Substituting d = 25 in (1):
a + 50 = 600.
a = 550.
Production in the 1st year = 550 sets.
Production in the 10th year:
a₁₀ = a + 9d = 550 + 225 = 775 sets.
Total production in 7 years:
S₇ = 7/2 [2a + 6d].
S₇ = 7/2 [1100 + 150].
S₇ = 4375 sets.

Q35. A pole is erected on the boundary of a circular park of diameter 13 m such that the difference of its distances from two opposite gates A and B is 7 m. Find the distances from the two gates.

Ans:
Let the distance of the pole from gate A be x metres.
Then the distance from gate B is (x + 7) metres.
Since AB is the diameter of the circular park,
∠APB = 90°.
Using Pythagoras theorem:
x² + (x + 7)² = 13².
x² + x² + 14x + 49 = 169.
2x² + 14x - 120 = 0.
x² + 7x - 60 = 0.
(x + 12)(x - 5) = 0.
x = 5 (distance cannot be negative).
Hence, the distances of the pole from the two gates are 5 m and 12 m.

SECTION - E (4 Marks Each)

Q36. Case Study: Revenue from a Cricket Match
A total of 50,000 people attended a cricket match. The cost of an adult ticket was ₹1000 and that of a child ticket was ₹200. The total revenue collected was ₹4,20,00,000.
(i) Form the equations. (1 Mark)
(ii) Find the number of children. (1 Mark)
(iii) Find the number of adults. (2 Marks)

Ans:
Let the number of adults be x and the number of children be y.
Total number of people:
x + y = 50,000 ... (1)
Total revenue collected:
1000x + 200y = 4,20,00,000
Dividing by 200:
5x + y = 2,10,000 ... (2)
Subtracting equation (1) from equation (2):
4x = 1,60,000
x = 40,000
Substituting x = 40,000 in equation (1):
y = 10,000
Hence, the number of children is 10,000 and the number of adults is 40,000.

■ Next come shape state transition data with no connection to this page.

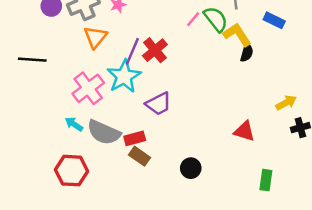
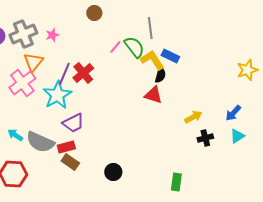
blue rectangle: (274, 20) -> (170, 56), moved
pink cross: (88, 88) -> (22, 83), moved
purple trapezoid: (159, 104) -> (73, 123), moved
red triangle: (244, 131) -> (153, 95), moved

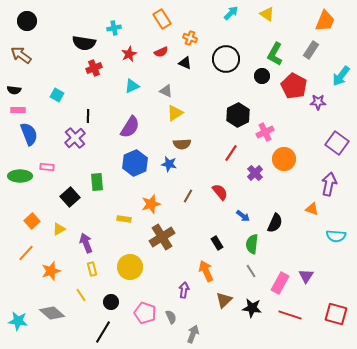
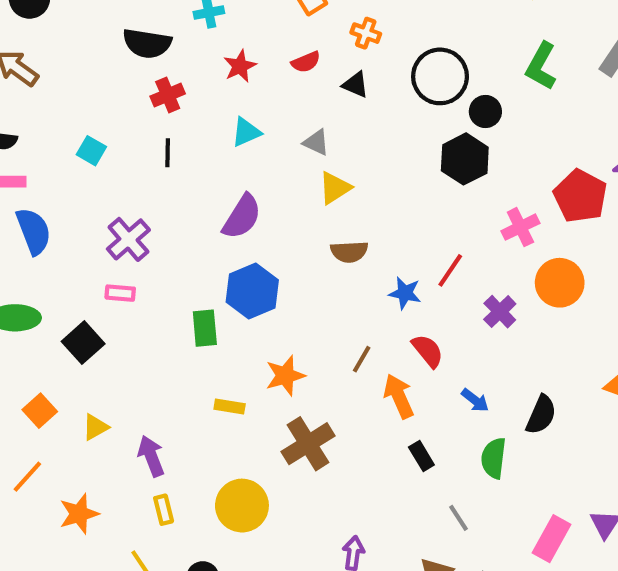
black circle: (262, 76) -> (485, 111), moved
red pentagon: (294, 86) -> (580, 196), moved
black hexagon: (238, 115) -> (465, 159), moved
black line: (88, 116) -> (168, 153), moved
blue star: (169, 164) -> (405, 293), moved
pink rectangle: (47, 167) -> (120, 293), moved
green rectangle: (97, 182) -> (205, 328), moved
black square: (70, 197) -> (83, 343), moved
orange arrow: (206, 271) -> (399, 396), moved
gray line: (251, 271) -> (459, 518), moved

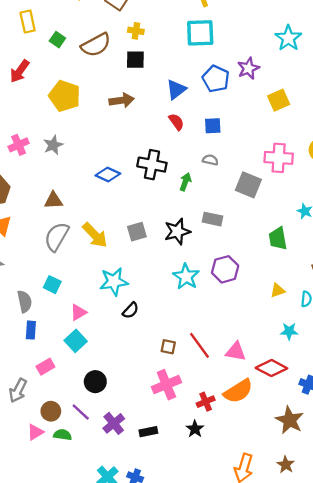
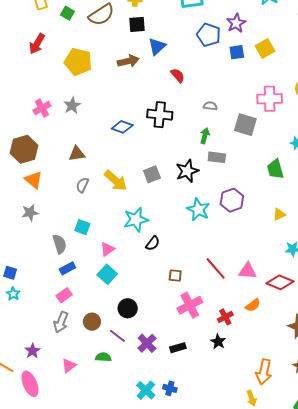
blue triangle: (176, 89) -> (157, 46), moved
blue square: (213, 126) -> (237, 52), moved
green arrow: (185, 182) -> (205, 136), moved
gray semicircle: (57, 237) -> (82, 185), size x0.6
blue rectangle: (31, 330) -> (67, 268), turned 63
brown square: (168, 347) -> (175, 276), moved
pink rectangle: (45, 367) -> (64, 295), moved
orange semicircle: (238, 391) -> (253, 305), size x0.6
brown circle: (51, 411) -> (92, 322), moved
pink triangle: (35, 432) -> (69, 366), moved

Q37. Case Study: Ladder Rungs
The lengths of the rungs of a ladder decrease uniformly from 45 cm to 25 cm. The distance between the top and bottom rungs is 250 cm and the rungs are placed 25 cm apart.
(i) Find the total number of rungs. (1 Mark)
(ii) Do the lengths of the rungs form an AP? Give reason. (1 Mark)
(iii) Find the total length of wood required for all the rungs. (2 Marks)

Ans:
Distance between the top and bottom rungs = 250 cm.
Distance between consecutive rungs = 25 cm.
Number of gaps = 250 ÷ 25 = 10.
Total number of rungs = 10 + 1 = 11.
The rung lengths are 45 cm, 43 cm, 41 cm, ... , 25 cm.
The difference between consecutive lengths is constant.
Hence, the lengths of the rungs form an AP.
First term a = 45 cm and last term l = 25 cm.
Number of terms n = 11.
Total length of wood required:
S₁₁ = n/2 (a + l)
S₁₁ = 11/2 (45 + 25)
S₁₁ = 11/2 × 70 = 385 cm.

Q38. Case Study: Office Carpooling
Three employees live at points A(4,5), B(6,2) and C(2,6). The office is located at O(0,0).
(i) Find the distance between B and C. (1 Mark)
(ii) Find the coordinates of the midpoint of BC. (1 Mark)
(iii) Find who lives farthest from the office. (2 Marks)

Ans:
Distance between B(6,2) and C(2,6):
= √[(2 - 6)² + (6 - 2)²]
= √(16 + 16)
= √32 = 4√2 units.
Midpoint of BC:
= [(6 + 2)/2 , (2 + 6)/2]
= (4, 4).
Distance of A from office:
OA = √(4² + 5²) = √41.
Distance of B from office:
OB = √(6² + 2²) = √40.
Distance of C from office:
OC = √(2² + 6²) = √40.
Since √41 is greatest,
Amar, who lives at point A, is farthest from the office.